As with $$\hat{{\boldsymbol{\beta}}}^{\text{JS}}$$ and $$\hat{{\boldsymbol{\beta}}}^{\text{IR}}$$, we have

$R\left({\boldsymbol{\beta}}, \hat{{\boldsymbol{\beta}}}^{\text{EB}}\right) < R\left({\boldsymbol{\beta}}, \hat{{\boldsymbol{\beta}}}^{\text{MLE}}\right).$

## 72.7 EB for a Many Responses Model

Consider the many responses model where $${\boldsymbol{Y}}_{i} | {\boldsymbol{X}}\sim \mbox{MVN}_n({\boldsymbol{\beta}}_i {\boldsymbol{X}}, \sigma^2 {\boldsymbol{I}})$$ where the vectors $${\boldsymbol{Y}}_{i} | {\boldsymbol{X}}$$ are jointly independent ($$i=1, 2, \ldots, m$$). Here we’ve made the simplifying assumption that the variance $$\sigma^2$$ is equal across all responses, but this would not be generally true.
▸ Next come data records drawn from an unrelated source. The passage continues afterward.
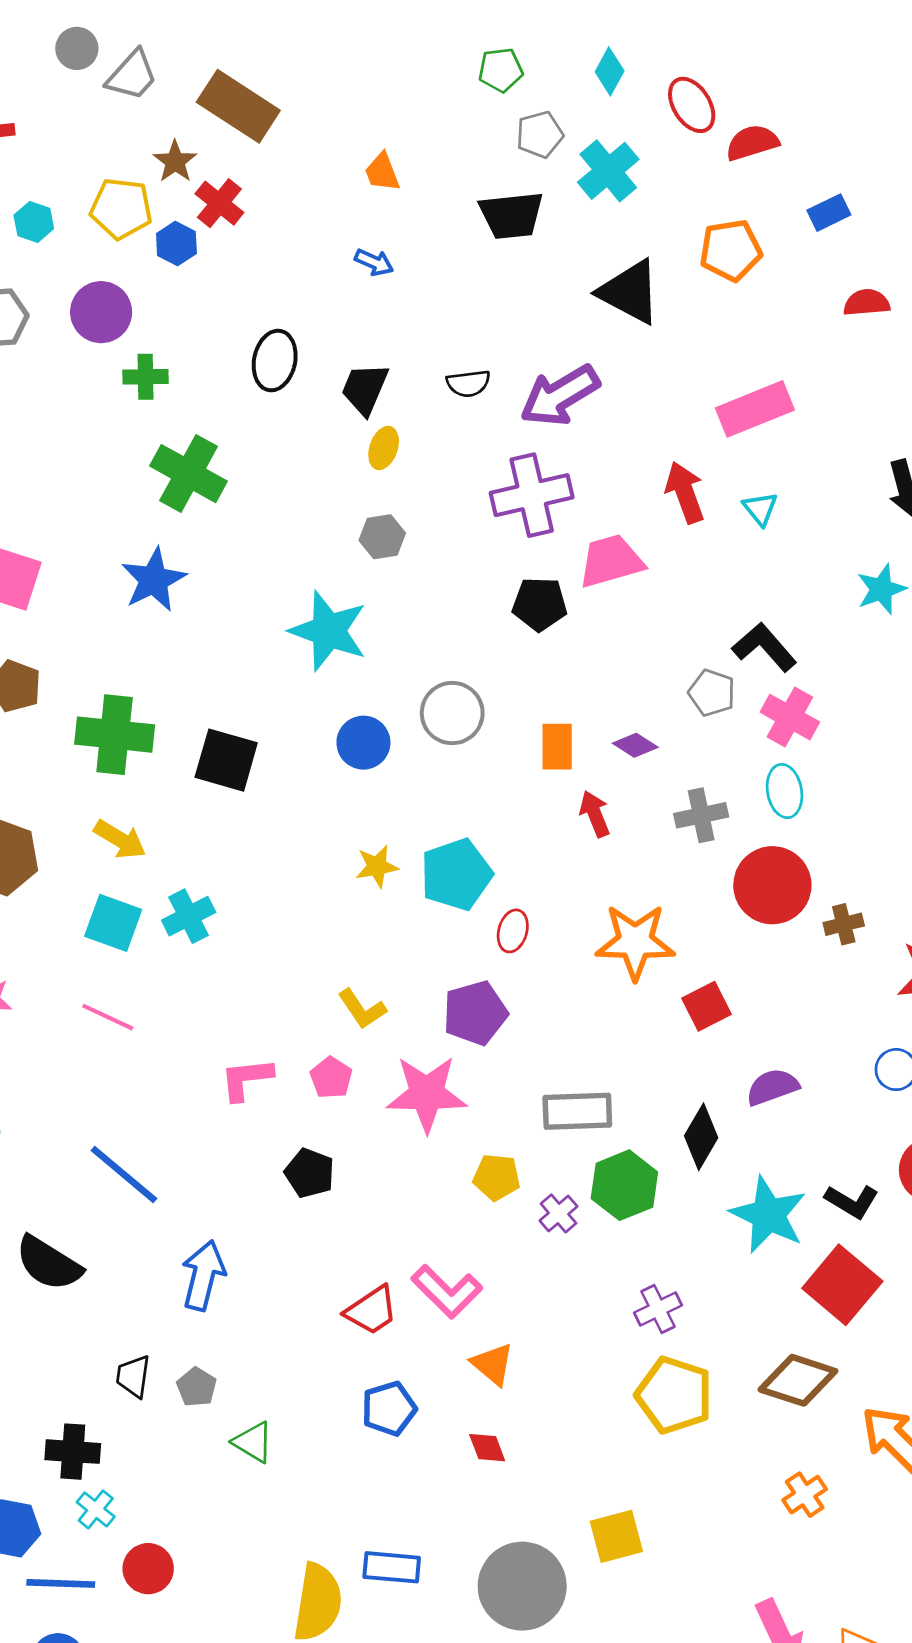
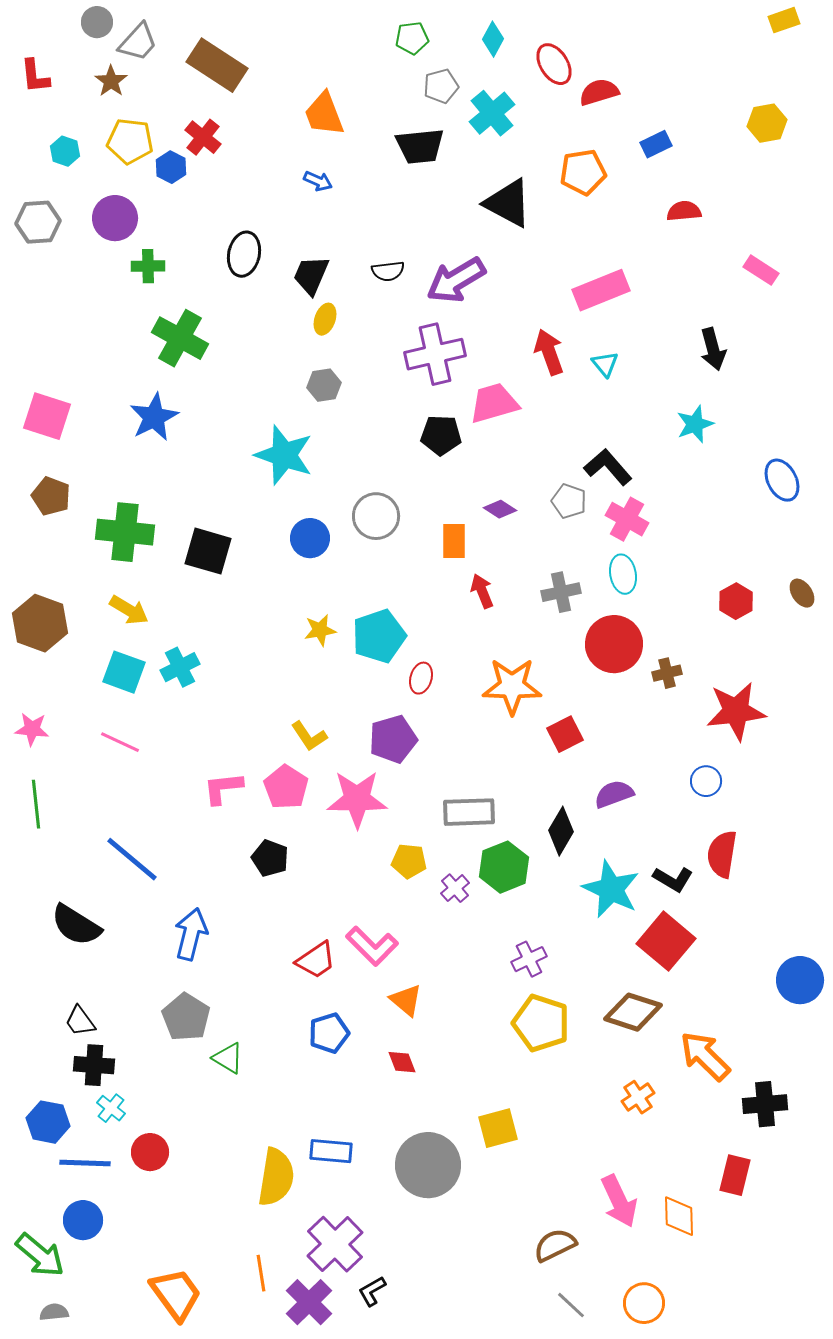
brown star: (175, 161) -> (111, 81), moved
orange trapezoid: (382, 172) -> (324, 114), size x1.5
purple diamond: (635, 745) -> (500, 509), moved
pink pentagon: (331, 1078) -> (286, 787), size x1.4
black trapezoid: (133, 1376) -> (80, 1021), moved, turned -44
gray pentagon: (197, 1387) -> (186, 1017), size x1.6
The OLS (and MLE) solution is

$\hat{{\boldsymbol{B}}}= {\boldsymbol{Y}}{\boldsymbol{X}}^T ({\boldsymbol{X}}{\boldsymbol{X}}^T)^{-1}.$

Suppose we extend this so that $${\boldsymbol{Y}}_{i} | {\boldsymbol{X}}, {\boldsymbol{\beta}}_i \sim \mbox{MVN}_n({\boldsymbol{\beta}}_i {\boldsymbol{X}}, \sigma^2 {\boldsymbol{I}})$$ and $${\boldsymbol{\beta}}_i {\; \stackrel{\text{iid}}{\sim}\;}\mbox{MVN}_d({\boldsymbol{u}}, {\boldsymbol{V}})$$.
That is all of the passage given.